== Transcribed page contents ==

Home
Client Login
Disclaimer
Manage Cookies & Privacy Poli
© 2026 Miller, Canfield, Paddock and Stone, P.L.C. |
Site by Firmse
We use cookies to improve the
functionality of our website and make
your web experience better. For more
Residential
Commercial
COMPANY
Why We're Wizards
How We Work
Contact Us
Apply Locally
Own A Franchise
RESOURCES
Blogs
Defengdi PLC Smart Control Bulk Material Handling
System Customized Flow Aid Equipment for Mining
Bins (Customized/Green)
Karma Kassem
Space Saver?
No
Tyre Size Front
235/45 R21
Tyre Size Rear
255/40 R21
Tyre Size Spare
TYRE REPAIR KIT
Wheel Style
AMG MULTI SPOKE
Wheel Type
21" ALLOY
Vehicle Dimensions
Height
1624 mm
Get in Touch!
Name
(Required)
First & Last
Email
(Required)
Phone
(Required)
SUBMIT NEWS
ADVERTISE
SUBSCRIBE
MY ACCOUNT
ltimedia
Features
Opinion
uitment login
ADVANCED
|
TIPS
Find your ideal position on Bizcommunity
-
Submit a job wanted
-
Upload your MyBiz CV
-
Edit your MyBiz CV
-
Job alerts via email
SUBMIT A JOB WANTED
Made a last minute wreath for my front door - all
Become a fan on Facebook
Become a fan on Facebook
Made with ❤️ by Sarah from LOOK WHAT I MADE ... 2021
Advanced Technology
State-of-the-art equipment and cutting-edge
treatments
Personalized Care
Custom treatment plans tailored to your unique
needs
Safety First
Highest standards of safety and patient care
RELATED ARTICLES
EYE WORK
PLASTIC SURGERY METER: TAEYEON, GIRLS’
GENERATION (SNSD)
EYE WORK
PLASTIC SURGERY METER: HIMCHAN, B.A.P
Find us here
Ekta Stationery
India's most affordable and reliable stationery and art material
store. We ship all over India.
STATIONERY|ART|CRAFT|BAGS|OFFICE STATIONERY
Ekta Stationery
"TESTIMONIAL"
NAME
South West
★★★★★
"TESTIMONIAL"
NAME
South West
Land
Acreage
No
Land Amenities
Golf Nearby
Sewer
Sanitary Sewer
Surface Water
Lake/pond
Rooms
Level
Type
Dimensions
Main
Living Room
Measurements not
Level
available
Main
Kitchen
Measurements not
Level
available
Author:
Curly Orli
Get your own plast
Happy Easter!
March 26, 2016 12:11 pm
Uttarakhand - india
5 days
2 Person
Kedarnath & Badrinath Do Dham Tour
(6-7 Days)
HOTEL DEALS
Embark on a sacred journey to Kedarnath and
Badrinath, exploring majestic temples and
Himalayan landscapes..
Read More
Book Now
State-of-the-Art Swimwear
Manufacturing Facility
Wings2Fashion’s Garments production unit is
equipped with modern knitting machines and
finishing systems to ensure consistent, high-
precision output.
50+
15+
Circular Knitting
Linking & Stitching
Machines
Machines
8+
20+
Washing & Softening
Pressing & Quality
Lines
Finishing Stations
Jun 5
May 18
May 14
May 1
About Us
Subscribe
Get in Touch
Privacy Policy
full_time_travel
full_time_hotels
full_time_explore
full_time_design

== WHAT THIS TASK INVOLVES ==
The answer should reproduce each entry above in full.

== THE COMPLETED TASK ==
Home
Client Login
Disclaimer
Manage Cookies & Privacy Poli
© 2026 Miller, Canfield, Paddock and Stone, P.L.C. |
Site by Firmse
We use cookies to improve the
functionality of our website and make
your web experience better. For more
Residential
Commercial
COMPANY
Why We're Wizards
How We Work
Contact Us
Apply Locally
Own A Franchise
RESOURCES
Blogs
Defengdi PLC Smart Control Bulk Material Handling
System Customized Flow Aid Equipment for Mining
Bins (Customized/Green)
Karma Kassem
Space Saver?
No
Tyre Size Front
235/45 R21
Tyre Size Rear
255/40 R21
Tyre Size Spare
TYRE REPAIR KIT
Wheel Style
AMG MULTI SPOKE
Wheel Type
21" ALLOY
Vehicle Dimensions
Height
1624 mm
Get in Touch!
Name
(Required)
First & Last
Email
(Required)
Phone
(Required)
SUBMIT NEWS
ADVERTISE
SUBSCRIBE
MY ACCOUNT
ltimedia
Features
Opinion
uitment login
ADVANCED
|
TIPS
Find your ideal position on Bizcommunity
-
Submit a job wanted
-
Upload your MyBiz CV
-
Edit your MyBiz CV
-
Job alerts via email
SUBMIT A JOB WANTED
Made a last minute wreath for my front door - all
Become a fan on Facebook
Become a fan on Facebook
Made with ❤️ by Sarah from LOOK WHAT I MADE ... 2021
Advanced Technology
State-of-the-art equipment and cutting-edge
treatments
Personalized Care
Custom treatment plans tailored to your unique
needs
Safety First
Highest standards of safety and patient care
RELATED ARTICLES
EYE WORK
PLASTIC SURGERY METER: TAEYEON, GIRLS’
GENERATION (SNSD)
EYE WORK
PLASTIC SURGERY METER: HIMCHAN, B.A.P
Find us here
Ekta Stationery
India's most affordable and reliable stationery and art material
store. We ship all over India.
STATIONERY|ART|CRAFT|BAGS|OFFICE STATIONERY
Ekta Stationery
"TESTIMONIAL"
NAME
South West
★★★★★
"TESTIMONIAL"
NAME
South West
Land
Acreage
No
Land Amenities
Golf Nearby
Sewer
Sanitary Sewer
Surface Water
Lake/pond
Rooms
Level
Type
Dimensions
Main
Living Room
Measurements not
Level
available
Main
Kitchen
Measurements not
Level
available
Author:
Curly Orli
Get your own plast
Happy Easter!
March 26, 2016 12:11 pm
Uttarakhand - india
5 days
2 Person
Kedarnath & Badrinath Do Dham Tour
(6-7 Days)
HOTEL DEALS
Embark on a sacred journey to Kedarnath and
Badrinath, exploring majestic temples and
Himalayan landscapes..
Read More
Book Now
State-of-the-Art Swimwear
Manufacturing Facility
Wings2Fashion’s Garments production unit is
equipped with modern knitting machines and
finishing systems to ensure consistent, high-
precision output.
50+
15+
Circular Knitting
Linking & Stitching
Machines
Machines
8+
20+
Washing & Softening
Pressing & Quality
Lines
Finishing Stations
Jun 5
May 18
May 14
May 1
About Us
Subscribe
Get in Touch
Privacy Policy
full_time_travel
full_time_hotels
full_time_explore
full_time_design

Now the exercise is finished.